“Systems” have become a more normative word used outside university campus, research institutions etc. The word has created more solutions and problems to the society just like how the word people have been abused till now. Nevertheless, Systems view, Systems identification, Systems Integration, etc… are being used normally in and around Science & Technological forums and communities. Any Tool, Instrument created to reduce the Labour pain or make the work easier to achieve comfort or profit are closely tied with Systems Engineering.

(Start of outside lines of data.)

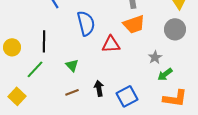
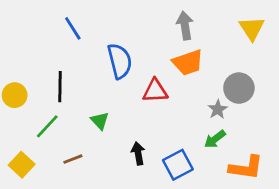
gray circle: (175, 29) -> (239, 88), moved
green arrow: (165, 74) -> (215, 139), moved
brown line: (72, 92) -> (73, 159), moved

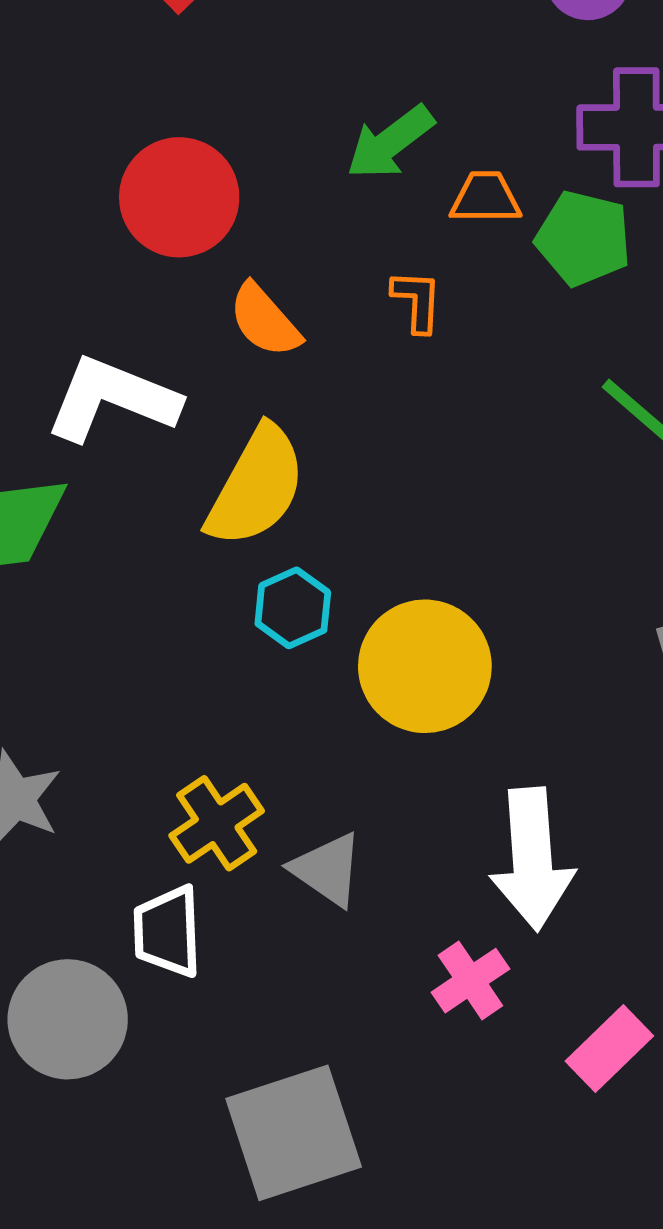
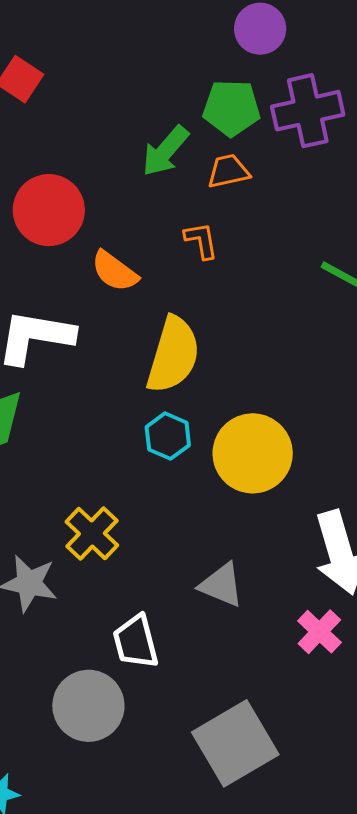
green pentagon: (583, 238) -> (232, 108), moved
yellow semicircle: (256, 486) -> (173, 355), moved
yellow cross: (217, 823) -> (92, 533), moved

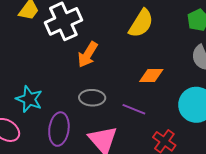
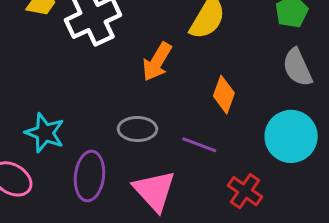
orange arrow: (88, 55) -> (157, 62), moved
orange diamond: (151, 76) -> (224, 95), turned -70

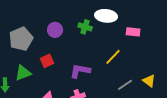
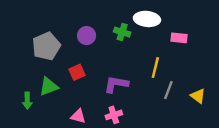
yellow line: (113, 57) -> (155, 68), turned -30
gray line: (125, 85) -> (168, 90), moved, turned -35

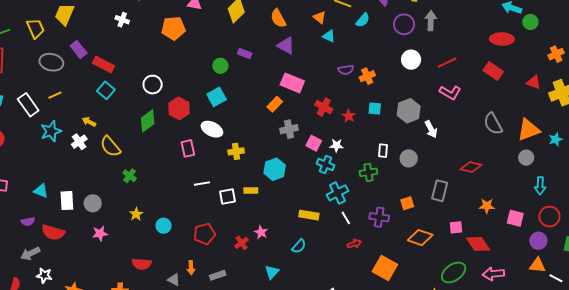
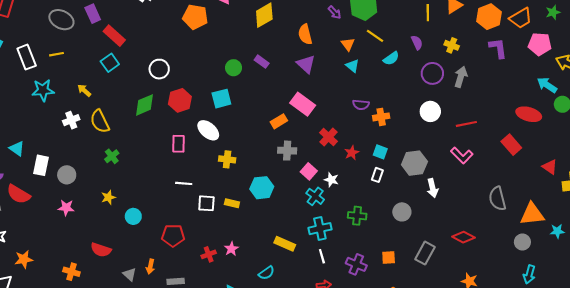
white cross: (79, 142) -> (71, 120), moved
white rectangle: (383, 151) -> (377, 175), moved

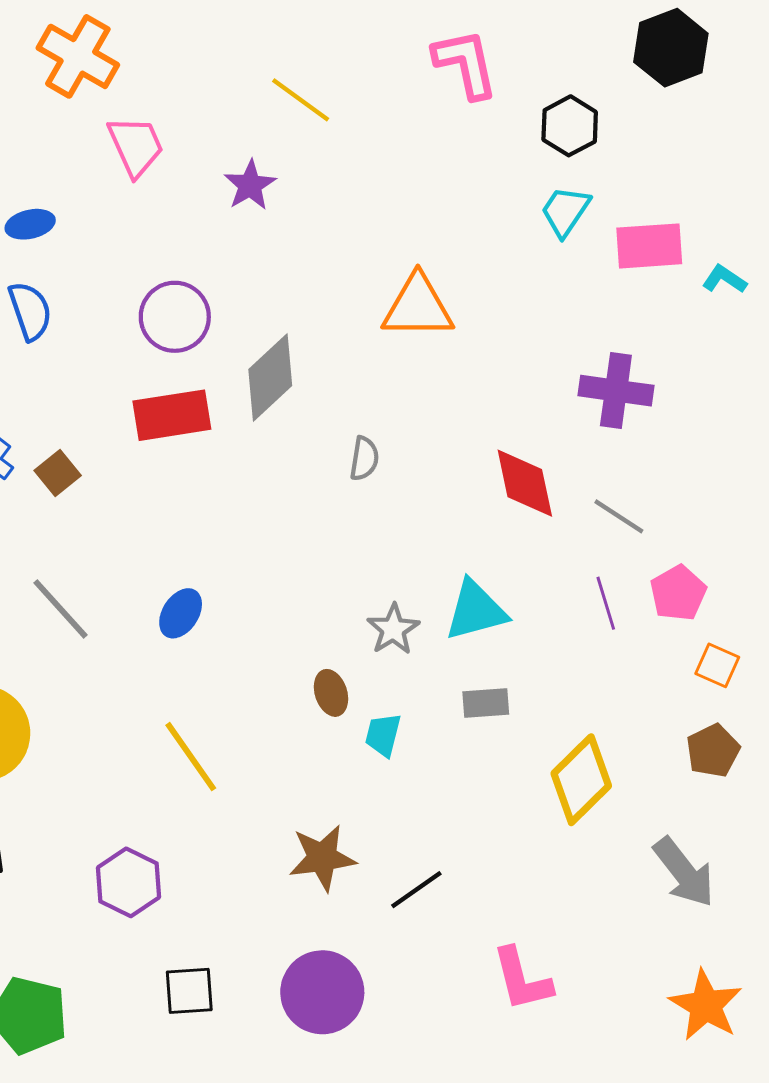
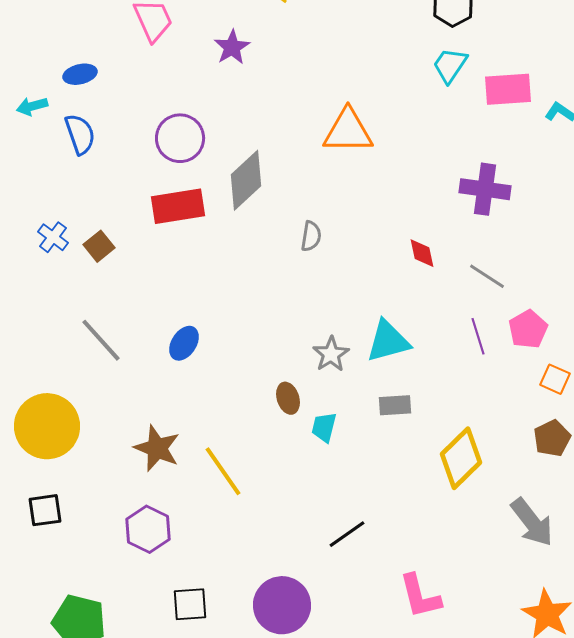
red diamond: (525, 483) -> (422, 253), size x0.6
yellow line: (191, 757) -> (223, 471), moved
brown star: (322, 858) -> (157, 448), moved, turned 30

However, before becoming a subject of science, it was primarily a subject of art that mostly deals with finding analogous patterns, behaviours, draw similarities, differences, and create models that can be shared between more than one discipline of research, that takes different interpretation of Nature's behaviour. This has a long history intertwined with Labour, Need to create new instruments & technologies, Theories, Mathematics, Social issues, Policy changes, Economics, etc…
Control Systems are Systems that are studied, used and deployed in order to control other systems which are by open default, i,e, unstudied, ungoverned. We realized that several diverse natural systems are self-adapting, non-linear & dynamic yet have their own way of sensing, feedback to self-adjust towards a stable state. Many natural ecosystems are illustrative to this. However, we are witnessing several chaotic unregulated or non-self-adapting behaviour in systems which humans have greater influence. And we have connections with everything around us. We are the influencer and get influenced by our influences temporally, indirectly and directly.
Thus control systems is an umbrella term that helps one to discuss about the kind of regulation, self-regulation, self-adaptation, self-governing, human synthesized artificial control systems to regulate other human made systems to reach a desired stable output.
This involves several interdisciplinary subjects like :
We will be delving on basic Measurement & Instrumentation to start with, and how that is useful in recognizing behavior of a system (closed) through different stimuli and response observation. Further we shall see how to mathematically model systems in general - may it be mechanical, electrical, chemical, etc… and depending upon the observed number of variables the model can grow complicated to explain its behaviour we recorded earlier. From Experiment we verify the theoretical explanations, and in turn conduct the experiments further based on the proved explanation, which further influences the theory. Thus the practice becomes scientific.
More and more on trying to model a known system - even when it is simple - we did realized that understanding a systems behaviour within necessary boundaries is what we get from wishful testing, if we get what we need and if we know how to regulate the system to get the desired outcome we are happy and fulfilled in implementing the designed control system with known information. However, as the reality is not equal to the mathematical model implemented in our minds, papers, computational logic, we end up experiencing unintended behaviour at certain conditions which we earlier dictated as system's reaction to exogenous inputs or disturbances or unknown behaviour under which the system drives towards a chaotic behaviour/regime. Control systems does not help us.
We end up accepting that modeling a system within a certain boundary assumptions is not enough and start exploring the systems with several components connected with each other, while each one having its non-linear characteristics and dynamic with changing conditions, we learn how systems are much sensitive to initial conditions, driving us towards complex nature - requiring complexity theory to explain further.